TASK TO CARRY OUT ::
Print each entry precisely; exclude the pictures.

------------------------------------------------------------------------

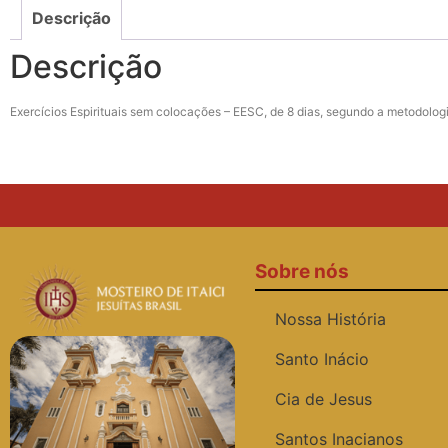
Descrição
Descrição
Exercícios Espirituais sem colocações – EESC, de 8 dias, segundo a metodologi
Sobre nós
Nossa História
Santo Inácio
Cia de Jesus
Santos Inacianos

------------------------------------------------------------------------

THE ANSWER ::
Descrição
Descrição
Exercícios Espirituais sem colocações – EESC, de 8 dias, segundo a metodologi
Sobre nós
Nossa História
Santo Inácio
Cia de Jesus
Santos Inacianos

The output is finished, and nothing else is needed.